Entre los resultados secundarios, hubo reducciones en la pérdida de sangre ≥ 500 ml (tres ensayos, 27 454 pacientes; CR 0,93; IC del 95%: 0,88 a 0,99), la pérdida media de sangre (dos ensayos, 27 255 pacientes; diferencia de medias [DM] -10,85 ml; IC del 95%: -16,73 a -4,98) y la duración del alumbramiento (dos ensayos, 27 360 pacientes; DM estandarizada -0,57; -0,59 a -0,54). No hubo diferencias evidentes en la administración de fármacos uterotónicos adicionales (tres ensayos, 27 829 pacientes; el CR promedio 0,0,90,95; IC del 1%: 0,88 a 1,02), la transfusión de sangre, la muerte / morbilidad grave materna, los procedimientos operatorios ni la satisfacción materna.
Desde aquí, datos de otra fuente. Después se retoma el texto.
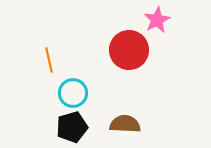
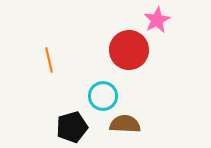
cyan circle: moved 30 px right, 3 px down
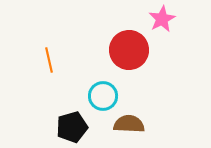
pink star: moved 5 px right, 1 px up
brown semicircle: moved 4 px right
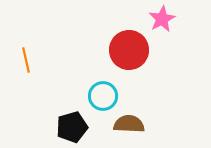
orange line: moved 23 px left
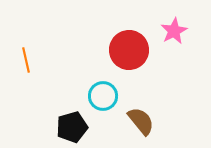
pink star: moved 12 px right, 12 px down
brown semicircle: moved 12 px right, 3 px up; rotated 48 degrees clockwise
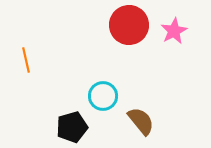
red circle: moved 25 px up
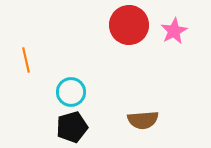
cyan circle: moved 32 px left, 4 px up
brown semicircle: moved 2 px right, 1 px up; rotated 124 degrees clockwise
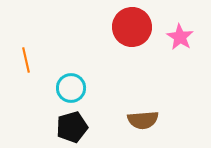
red circle: moved 3 px right, 2 px down
pink star: moved 6 px right, 6 px down; rotated 12 degrees counterclockwise
cyan circle: moved 4 px up
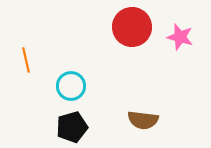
pink star: rotated 16 degrees counterclockwise
cyan circle: moved 2 px up
brown semicircle: rotated 12 degrees clockwise
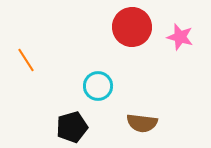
orange line: rotated 20 degrees counterclockwise
cyan circle: moved 27 px right
brown semicircle: moved 1 px left, 3 px down
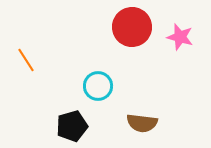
black pentagon: moved 1 px up
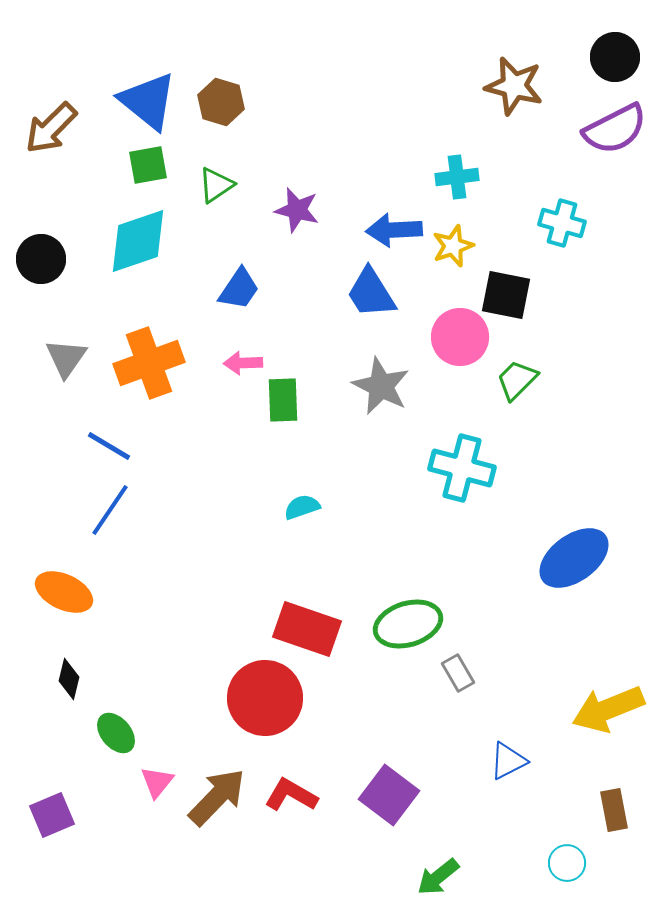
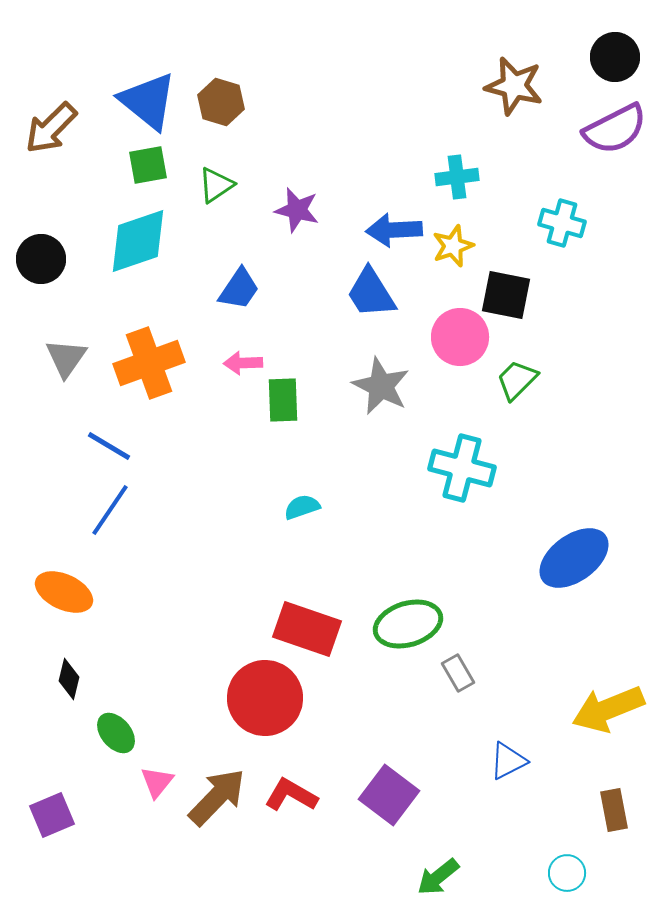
cyan circle at (567, 863): moved 10 px down
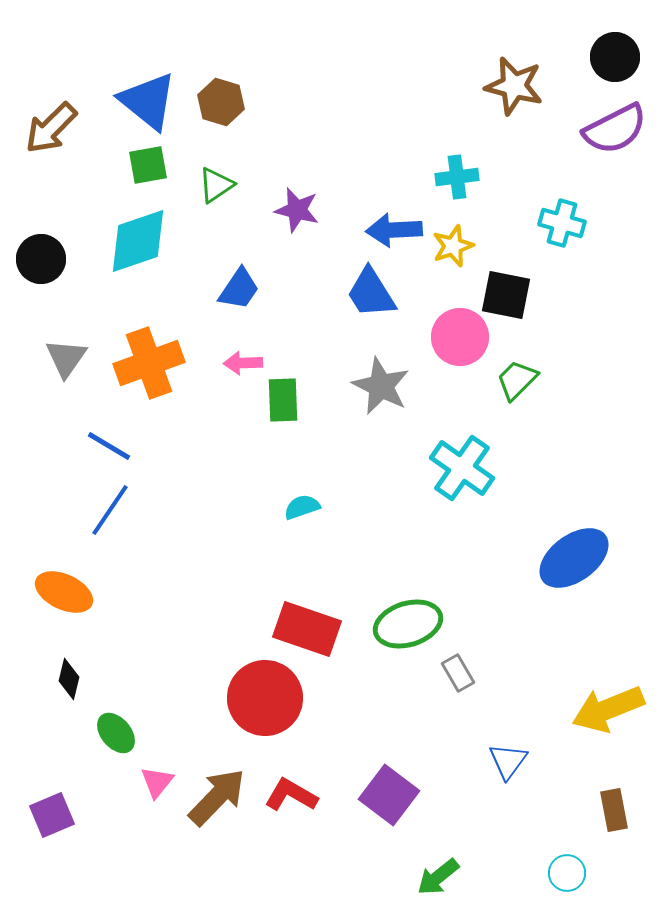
cyan cross at (462, 468): rotated 20 degrees clockwise
blue triangle at (508, 761): rotated 27 degrees counterclockwise
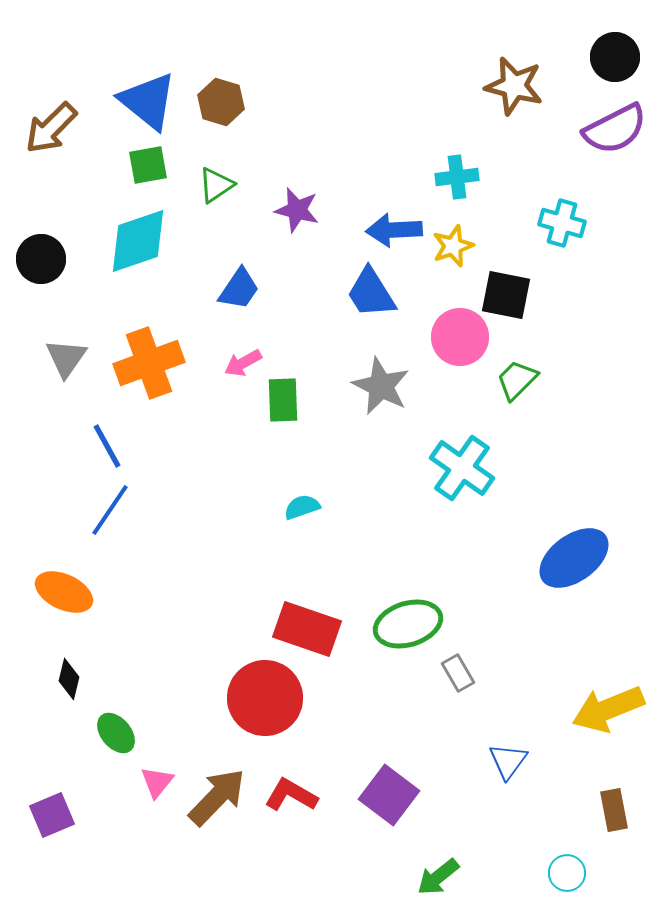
pink arrow at (243, 363): rotated 27 degrees counterclockwise
blue line at (109, 446): moved 2 px left; rotated 30 degrees clockwise
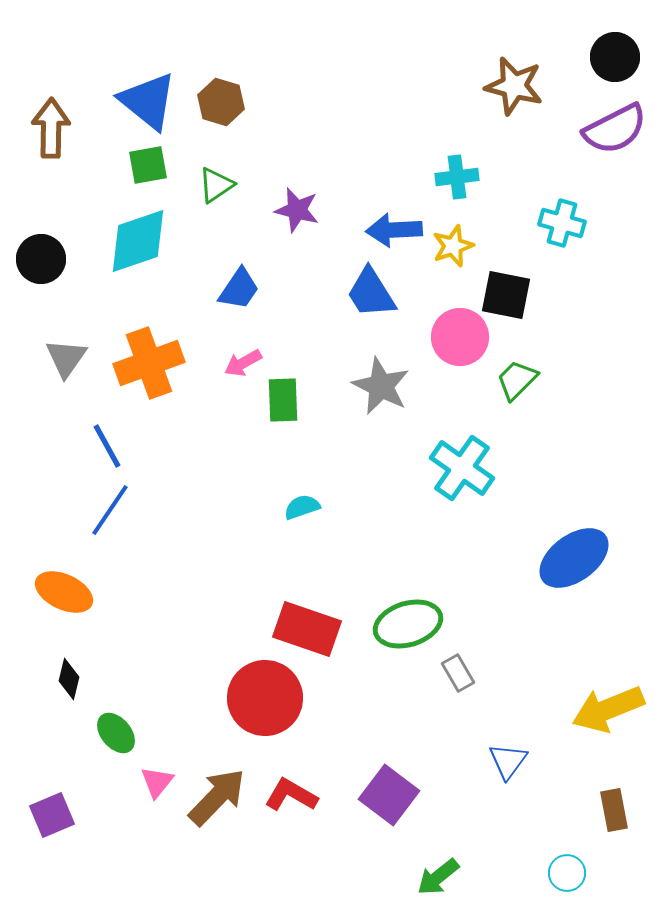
brown arrow at (51, 128): rotated 136 degrees clockwise
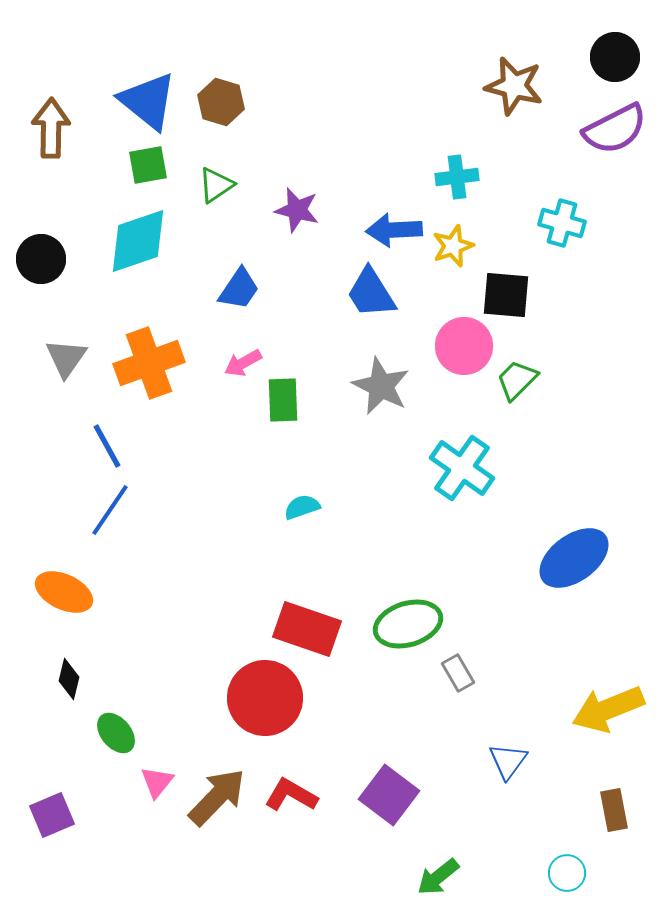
black square at (506, 295): rotated 6 degrees counterclockwise
pink circle at (460, 337): moved 4 px right, 9 px down
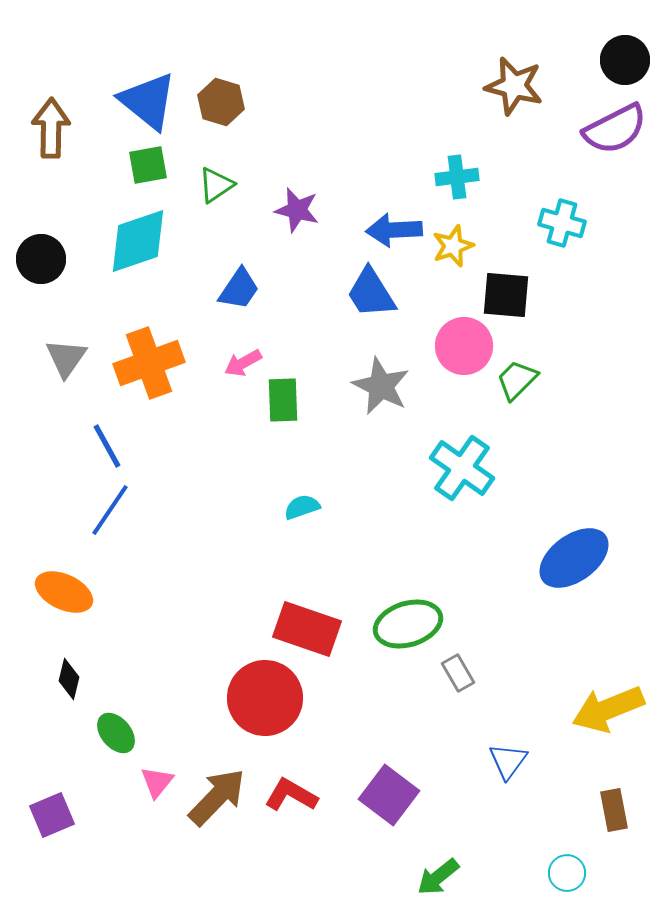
black circle at (615, 57): moved 10 px right, 3 px down
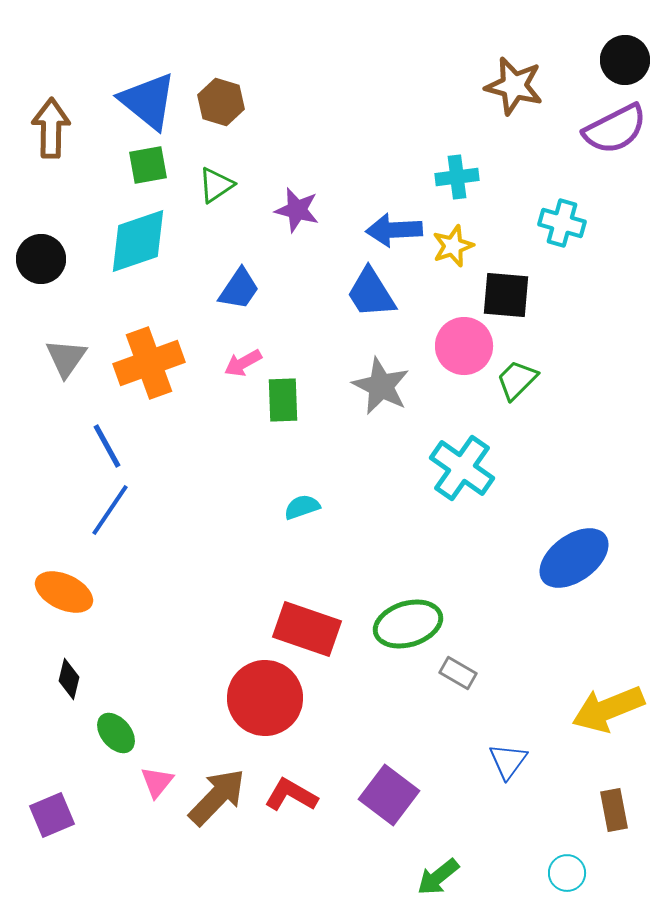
gray rectangle at (458, 673): rotated 30 degrees counterclockwise
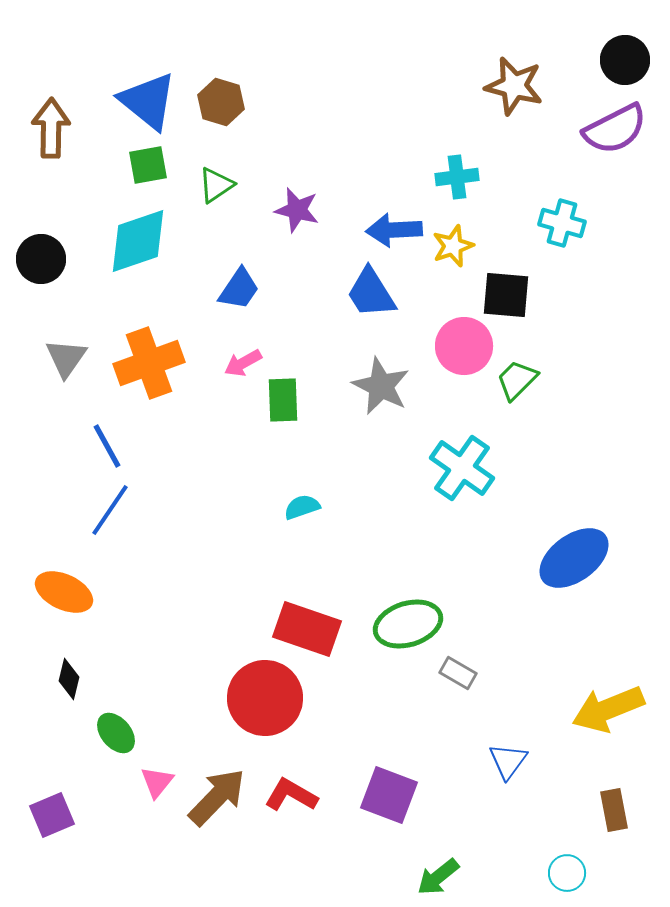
purple square at (389, 795): rotated 16 degrees counterclockwise
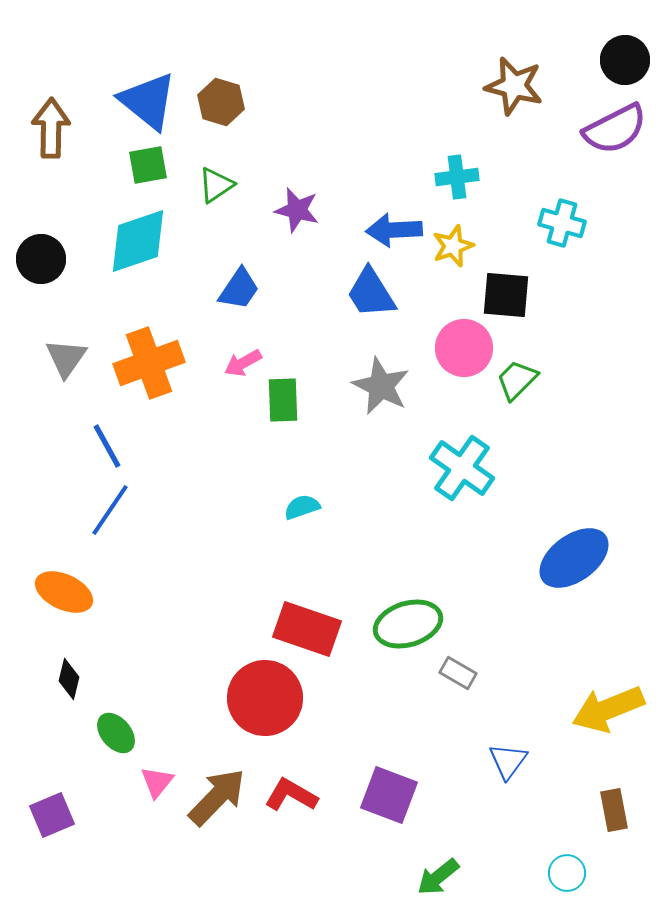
pink circle at (464, 346): moved 2 px down
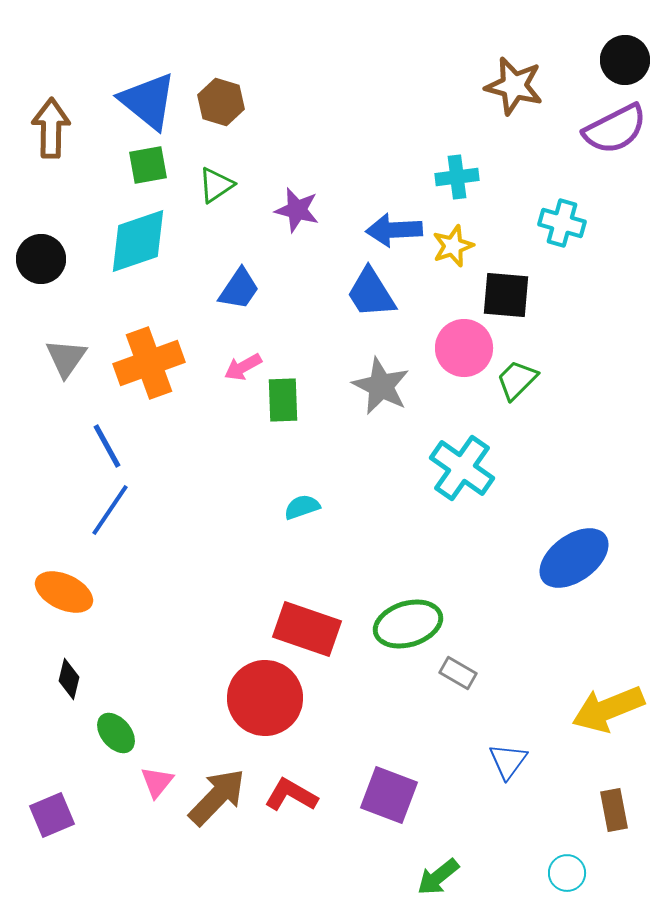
pink arrow at (243, 363): moved 4 px down
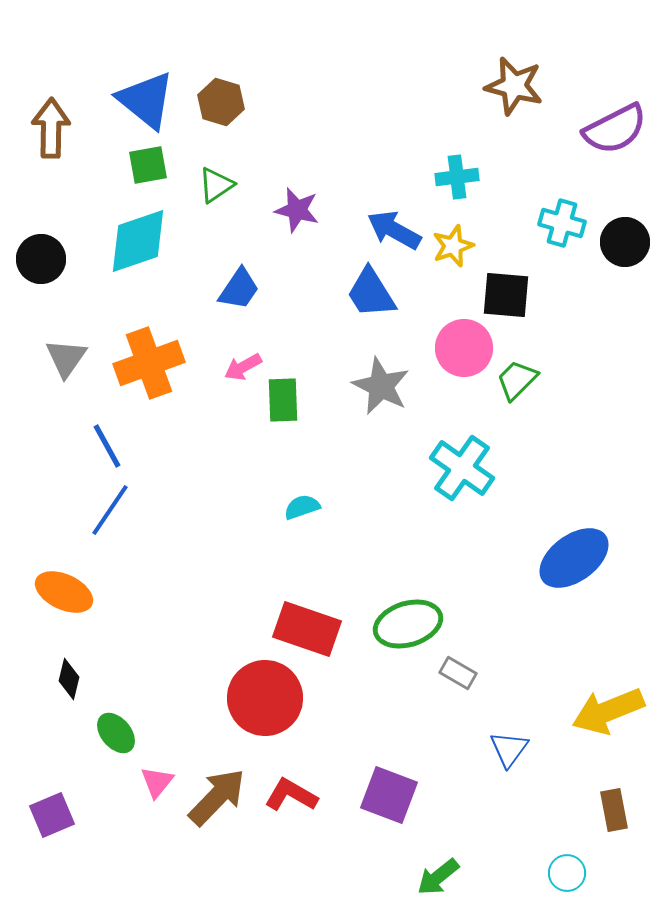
black circle at (625, 60): moved 182 px down
blue triangle at (148, 101): moved 2 px left, 1 px up
blue arrow at (394, 230): rotated 32 degrees clockwise
yellow arrow at (608, 709): moved 2 px down
blue triangle at (508, 761): moved 1 px right, 12 px up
El dolor materno (no preespecificado) se redujo en un ensayo (3760 pacientes; CR 0,78; IC del 95%: 0,61 a 0,99).
Los resultados secundarios siguientes no se informaron en ninguno de los ensayos: placenta retenida durante más de 60 minutos o como la definieron los autores del ensayo; hemoglobina materna menor de 9 g/dl a las 24 a 48 horas después del parto o transfusión de sangre; insuficiencia orgánica; ingreso a la unidad de cuidados intensivos; satisfacción de los cuidadores; relación entre costo y efectividad; evacuación de los productos retenidos; o infección.